Some TV people may have the ability to get drivers to open up and be themselves, but a TV camera is an intimidating piece of machinery and with a team PR person standing nearby, the drivers – particularly the younger ones – tend to say only bland things, if only to protect themselves. But while bland might be good for them, it very definitely isn’t the best thing for the sport. We need a grid full of characters: good guys, bad guys, monosyllabic Finns and garrulous Australians. What we don’t need is PR police so teams should allow the drivers more freedom to say what they really think. Hopefully, F1 writers will soon be allowed back into the paddock and not have to stand in a cage with COVID police peeking out of windows policing them lest they get within 1m75 of the person they are talking to. I still struggle to understand what the difference is between a TV journalist and a written journalist when it comes to our ability to spread viruses. The statistics clearly shows that the TV people are far more dangerous to the sport than the journalists are, and the worst of the lot are the drivers, who seem to be a bunch of superspreaders and should be avoided at all costs!

Anyway, I continue to avoid airports, which look more and more like virus factories. The open road is free and easy and airy and one is in control of one’s own destiny and not stuck in an airport at the mercy of airlines that cancel flights without even blinking. The paperwork involved in driving seems to be less as well, although it is still pretty daunting and if one documents is not there, you are torpedoed if anyone asks. The trip to Portugal is the longest of the year, as the drive from home to Budapest is a piffling 1,000 miles, while the trip to Portimao is a solid 1,300. I didn’t work it all out very much but I am pretty sure that driving costs more, takes longer and causes wear and tear on the person and the vehicle, but I don’t care. I get to go to the races and I feel safe doing it. I take a stack of documents wherever I go and I keep shoving bits of paper at policemen, if they ask, until they give up asking questions and wave you through.

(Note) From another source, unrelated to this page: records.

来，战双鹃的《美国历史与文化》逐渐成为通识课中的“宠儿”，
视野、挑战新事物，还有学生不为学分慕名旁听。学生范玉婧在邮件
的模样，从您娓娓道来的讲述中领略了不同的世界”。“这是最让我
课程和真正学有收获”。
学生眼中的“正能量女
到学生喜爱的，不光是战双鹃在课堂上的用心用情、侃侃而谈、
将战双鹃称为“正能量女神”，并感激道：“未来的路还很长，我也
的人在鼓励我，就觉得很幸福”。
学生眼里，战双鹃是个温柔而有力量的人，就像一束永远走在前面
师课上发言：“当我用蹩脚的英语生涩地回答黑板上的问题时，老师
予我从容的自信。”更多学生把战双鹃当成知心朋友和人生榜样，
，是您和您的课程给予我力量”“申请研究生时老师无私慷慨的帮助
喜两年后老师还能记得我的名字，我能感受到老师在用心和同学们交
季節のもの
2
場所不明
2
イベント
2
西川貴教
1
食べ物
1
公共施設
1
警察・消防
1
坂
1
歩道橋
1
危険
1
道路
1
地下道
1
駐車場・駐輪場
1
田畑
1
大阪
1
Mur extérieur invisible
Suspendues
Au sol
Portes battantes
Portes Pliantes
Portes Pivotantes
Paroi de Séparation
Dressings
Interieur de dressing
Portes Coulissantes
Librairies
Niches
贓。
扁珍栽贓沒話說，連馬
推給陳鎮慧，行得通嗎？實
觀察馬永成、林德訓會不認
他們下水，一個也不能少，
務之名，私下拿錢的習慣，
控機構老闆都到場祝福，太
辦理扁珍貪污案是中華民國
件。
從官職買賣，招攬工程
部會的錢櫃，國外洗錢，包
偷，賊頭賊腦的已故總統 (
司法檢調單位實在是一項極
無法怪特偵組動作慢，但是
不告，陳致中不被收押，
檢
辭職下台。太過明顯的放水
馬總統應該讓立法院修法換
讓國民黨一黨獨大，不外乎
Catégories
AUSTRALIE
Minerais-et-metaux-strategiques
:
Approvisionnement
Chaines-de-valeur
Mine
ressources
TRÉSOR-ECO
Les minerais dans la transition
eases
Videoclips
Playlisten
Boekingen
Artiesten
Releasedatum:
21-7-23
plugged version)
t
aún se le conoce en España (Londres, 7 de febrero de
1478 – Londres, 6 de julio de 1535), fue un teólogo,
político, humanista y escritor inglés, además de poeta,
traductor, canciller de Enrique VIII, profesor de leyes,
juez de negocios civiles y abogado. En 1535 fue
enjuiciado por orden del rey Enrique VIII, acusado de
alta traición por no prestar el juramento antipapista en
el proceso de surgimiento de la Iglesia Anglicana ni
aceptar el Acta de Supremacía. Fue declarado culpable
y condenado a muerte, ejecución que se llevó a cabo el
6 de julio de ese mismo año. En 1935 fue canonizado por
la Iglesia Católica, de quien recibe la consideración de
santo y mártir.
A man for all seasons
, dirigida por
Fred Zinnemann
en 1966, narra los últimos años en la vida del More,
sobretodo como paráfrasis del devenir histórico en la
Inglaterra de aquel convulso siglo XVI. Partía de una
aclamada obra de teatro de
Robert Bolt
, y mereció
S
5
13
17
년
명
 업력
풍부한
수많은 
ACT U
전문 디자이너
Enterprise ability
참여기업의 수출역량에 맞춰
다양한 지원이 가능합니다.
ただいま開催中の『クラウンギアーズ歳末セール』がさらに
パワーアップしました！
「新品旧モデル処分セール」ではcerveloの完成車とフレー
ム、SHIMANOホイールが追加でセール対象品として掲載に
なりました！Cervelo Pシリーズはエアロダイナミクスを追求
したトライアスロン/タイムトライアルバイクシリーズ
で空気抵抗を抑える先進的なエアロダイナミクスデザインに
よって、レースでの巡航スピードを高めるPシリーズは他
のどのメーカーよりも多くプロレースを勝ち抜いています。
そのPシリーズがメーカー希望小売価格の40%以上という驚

Driving also gives you a little more respect for the F1 teams need to do, sending dozens of trucks from place to place. But we all seem to keep turning up in the right places, so we must be doing something vaguely right. I am sure that the teams have everything planned out in military detail, but I tend not to do that. I just wing it (it’s not hard these days, as there are so few people on the move) and so, after a beautiful day driving across France, I found myself in the rather unbeautiful city of Miranda de Ebro.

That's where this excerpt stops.